WHAT THE TASK ASKS — Copy every line of the records below that holds the word "FAMILIA".

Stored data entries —
○ ○ ○ ○ ○ ○ ○

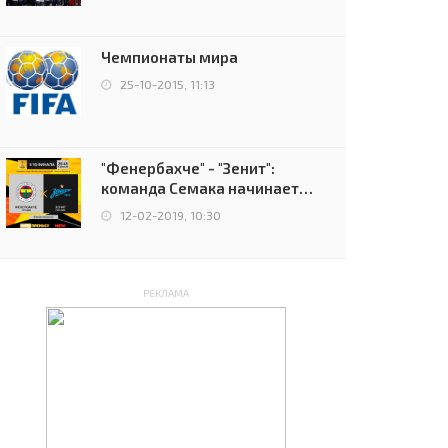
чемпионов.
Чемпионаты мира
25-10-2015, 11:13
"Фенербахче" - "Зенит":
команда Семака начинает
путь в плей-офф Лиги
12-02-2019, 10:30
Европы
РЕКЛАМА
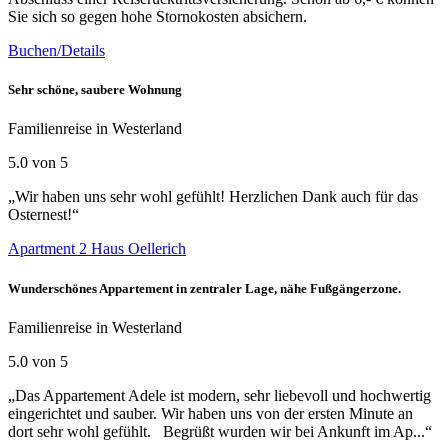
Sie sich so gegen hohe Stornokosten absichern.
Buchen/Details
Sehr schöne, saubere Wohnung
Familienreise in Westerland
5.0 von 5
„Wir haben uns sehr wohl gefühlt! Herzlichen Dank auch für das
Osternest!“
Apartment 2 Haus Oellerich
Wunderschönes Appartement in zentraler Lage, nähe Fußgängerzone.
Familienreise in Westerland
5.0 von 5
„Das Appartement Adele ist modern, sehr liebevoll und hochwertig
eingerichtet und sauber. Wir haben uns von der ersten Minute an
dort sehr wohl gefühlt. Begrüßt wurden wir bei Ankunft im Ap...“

○ ○ ○ ○ ○ ○ ○

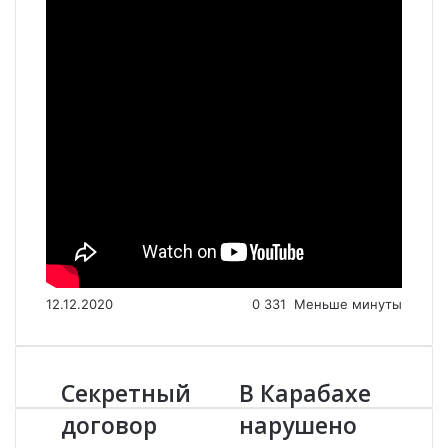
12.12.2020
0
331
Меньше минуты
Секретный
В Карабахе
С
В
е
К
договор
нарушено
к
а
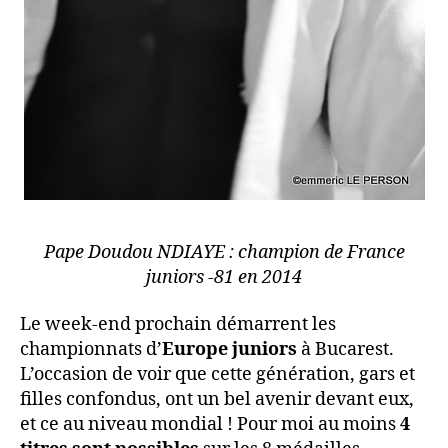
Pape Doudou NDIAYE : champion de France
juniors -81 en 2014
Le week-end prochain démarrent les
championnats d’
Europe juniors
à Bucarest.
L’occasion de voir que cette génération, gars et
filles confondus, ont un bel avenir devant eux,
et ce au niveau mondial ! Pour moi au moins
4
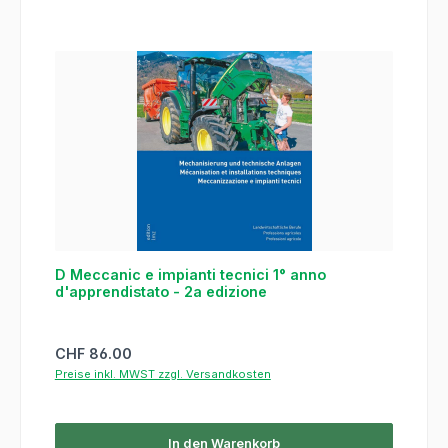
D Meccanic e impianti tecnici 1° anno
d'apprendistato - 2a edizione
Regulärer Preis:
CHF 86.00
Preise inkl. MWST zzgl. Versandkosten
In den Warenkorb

○ ○ ○ ○ ○ ○ ○

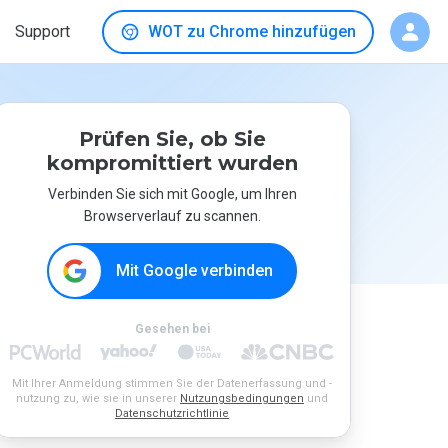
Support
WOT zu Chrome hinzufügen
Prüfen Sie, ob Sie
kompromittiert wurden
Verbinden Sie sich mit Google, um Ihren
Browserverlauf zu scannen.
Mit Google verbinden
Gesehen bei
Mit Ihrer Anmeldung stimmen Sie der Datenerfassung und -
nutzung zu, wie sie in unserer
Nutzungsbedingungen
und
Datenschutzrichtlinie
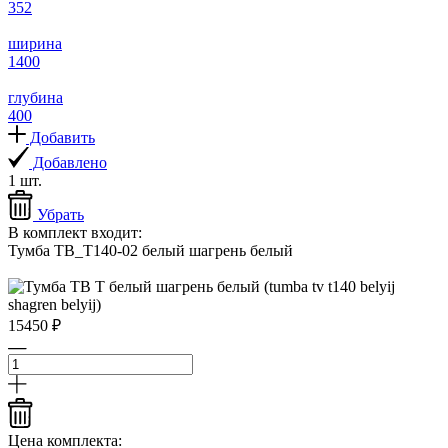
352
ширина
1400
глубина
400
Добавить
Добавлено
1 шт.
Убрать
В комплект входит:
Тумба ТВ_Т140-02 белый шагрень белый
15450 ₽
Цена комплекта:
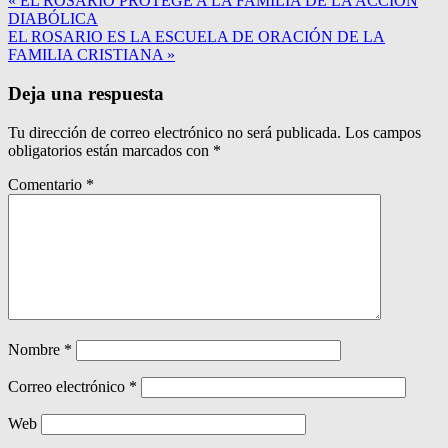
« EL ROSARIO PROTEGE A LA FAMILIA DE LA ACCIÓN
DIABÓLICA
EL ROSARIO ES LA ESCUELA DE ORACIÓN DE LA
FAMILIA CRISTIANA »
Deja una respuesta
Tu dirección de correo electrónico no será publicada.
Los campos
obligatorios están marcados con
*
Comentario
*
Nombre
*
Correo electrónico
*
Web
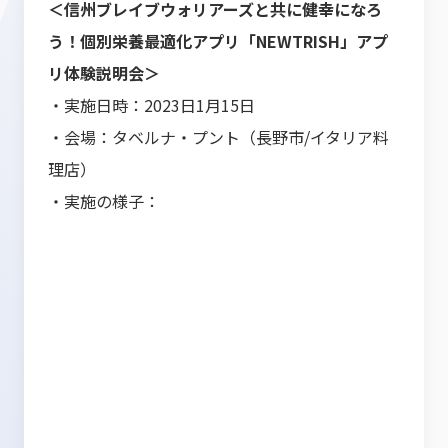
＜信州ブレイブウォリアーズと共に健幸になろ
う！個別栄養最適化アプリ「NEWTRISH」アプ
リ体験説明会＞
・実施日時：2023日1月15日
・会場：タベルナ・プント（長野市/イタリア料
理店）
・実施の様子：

○ ○ ○ ○ ○ ○ ○

RESPONSE TO THIS EXERCISE —
« EL ROSARIO PROTEGE A LA FAMILIA DE LA ACCIÓN
FAMILIA CRISTIANA »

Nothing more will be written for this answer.